Bob Brudzinski

No. 59
- Position: Linebacker

Personal information
- Born: January 1, 1955 (age 71) Fremont, Ohio, U.S.
- Listed height: 6 ft 4 in (1.93 m)
- Listed weight: 230 lb (104 kg)

Career information
- High school: Fremont Ross (Fremont)
- College: Ohio State
- NFL draft: 1977: 1st round, 23rd overall pick

Career history
- Los Angeles Rams (1977–1980); Miami Dolphins (1981–1989);

Awards and highlights
- PFWA All-Rookie Team (1977); Consensus All-American (1976); 2× First-team All-Big Ten (1975, 1976);

Career NFL statistics
- Sacks: 22.5
- Interceptions: 9
- Touchdowns: 1
- Stats at Pro Football Reference

= Bob Brudzinski =

American football player (born 1955)

Robert Louis Brudzinski (born January 1, 1955) is an American former professional football player who was a linebacker for 13 seasons in the National Football League (NFL), primarily with the Miami Dolphins. He played college football for the Ohio State Buckeyes, earning consensus All-American honors in 1976.

==Ohio State==
Brudzinski was a four-time letter winner and a three-year starter at defensive end for the Ohio State Buckeyes. He was a two-time All-Big Ten Conference selection and as a senior in 1976, he was a consensus All-America choice. In his 43 games for Ohio State he totaled 214 tackles and in 1976 he intercepted four passes, a high number for a defensive end. In 2000 Brudzinski was voted to the Ohio State Football All-Century Team.

== Los Angeles Rams ==
The Los Angeles Rams drafted Brudzinski in the first round with the 23rd overall pick in the first round of the 1977 NFL draft. The Rams planned moving him to outside linebacker, to match his 4.7 speed and good strength. He started as a rookie because starting middle linebacker Jack Reynolds held out for the first one-third of the season. While starting left linebacker Jim Youngblood moved to the middle to fill in for Reynolds, Brudzinski started at left linebacker. He ended up starting seven games and recording 37 tackles, two interceptions, three forced fumbles and one sack. He was voted All-Rookie by UPI and PFWA and FD for his efforts in 1977. In 1978, he became the starter at right outside linebacker in week 10 when Isiah Robertson walked out of camp purported with complaints about his salary. The Rams defense was ranked #1 in the NFL at the time and in the 2 1/2 months with Brudzinski starting they never fell from the top status. He ended the year with 43 tackles, intercepted a pass that went for a touchdown and two quarterback sacks.

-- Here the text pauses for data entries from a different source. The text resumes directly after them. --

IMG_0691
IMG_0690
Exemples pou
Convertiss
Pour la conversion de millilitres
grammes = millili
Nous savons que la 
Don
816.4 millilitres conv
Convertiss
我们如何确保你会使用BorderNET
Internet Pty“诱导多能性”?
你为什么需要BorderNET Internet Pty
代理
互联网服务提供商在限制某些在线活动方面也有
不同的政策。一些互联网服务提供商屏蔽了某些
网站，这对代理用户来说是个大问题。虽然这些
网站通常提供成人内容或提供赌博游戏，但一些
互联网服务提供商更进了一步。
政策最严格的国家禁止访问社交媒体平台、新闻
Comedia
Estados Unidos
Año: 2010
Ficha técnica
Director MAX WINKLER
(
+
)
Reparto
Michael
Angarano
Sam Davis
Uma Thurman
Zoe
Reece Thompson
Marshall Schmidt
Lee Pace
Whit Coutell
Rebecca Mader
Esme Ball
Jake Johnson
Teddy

In 1979 Brudzinski had his best year to date. Making all 16 starts as the RLB and being named 2nd-team All-pro by the Gannett Wire Service. "Bru" as his teammates called him, amassed 127 tackles, with 7 of those for a loss, plus 5 sacks, he intercepted a pass, forced a fumble, recovered one and broke up 14 passes, either at the line of scrimmage or in coverage. The Rams went through the NFC playoffs beating the Dallas Cowboys and Tampa Bay Buccaneers before losing Super Bowl XIV to the Pittsburgh Steelers.

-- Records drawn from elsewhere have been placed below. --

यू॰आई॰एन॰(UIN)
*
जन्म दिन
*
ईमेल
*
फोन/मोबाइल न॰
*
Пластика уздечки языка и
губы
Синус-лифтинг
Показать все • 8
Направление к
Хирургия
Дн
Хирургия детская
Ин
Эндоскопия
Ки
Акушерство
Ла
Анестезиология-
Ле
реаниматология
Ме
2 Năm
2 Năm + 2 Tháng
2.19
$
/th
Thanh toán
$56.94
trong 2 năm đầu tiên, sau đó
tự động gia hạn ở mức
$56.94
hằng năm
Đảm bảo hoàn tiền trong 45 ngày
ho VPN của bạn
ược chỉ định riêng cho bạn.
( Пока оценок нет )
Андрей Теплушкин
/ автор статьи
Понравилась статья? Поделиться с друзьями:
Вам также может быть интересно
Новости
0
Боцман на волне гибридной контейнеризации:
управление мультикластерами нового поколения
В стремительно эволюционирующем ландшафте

Two-thirds into the 1980 season Brudzinski walked out and never returned to the Rams. To date, he had made 35 tackles and had 6 passes defensed plus a sack, but felt he was underpaid. He was replaced by George Andrews.

The Rams were forced to trade Brudzinski and did so in the spring of 1981. The Rams received multiple picks and the top pick was used to draft future star linebacker Jim Collins. With the Rams Brudzinski totaled 242 tackles, 9 sacks, and over 20 passes broken up in his 55 games (41 starts) with the Rams.

==Miami Dolphins==
Brudzinski played 125 games with 94 starts for Don Shula's Dolphins from 1981 though 1989, recording 141/2 sacks to bring his career total to 231/2 to go with his nine interceptions.

Brudzinski adapted quickly to the Bill Arnsbarger-coached defense nicknamed the "Killer-Bs" which propelled the Dolphins to the 1981 playoffs and the 1982 Super Bowl as well as the 1984 Super Bowl.

While with Miami, Brudzinski was voted to the All-Time Dolphins team in the early 2000s. He was mentioned in articles that ask "Who is the best linebacker never to play in a Pro Bowl?" and Brudzinski's name often comes up since he played well for a long period of time and was never honored by a Pro Bowl selection, even after his stellar 1979 season.

== Bru's Room ==
Founder and owner of Bru's Room Sports Grill.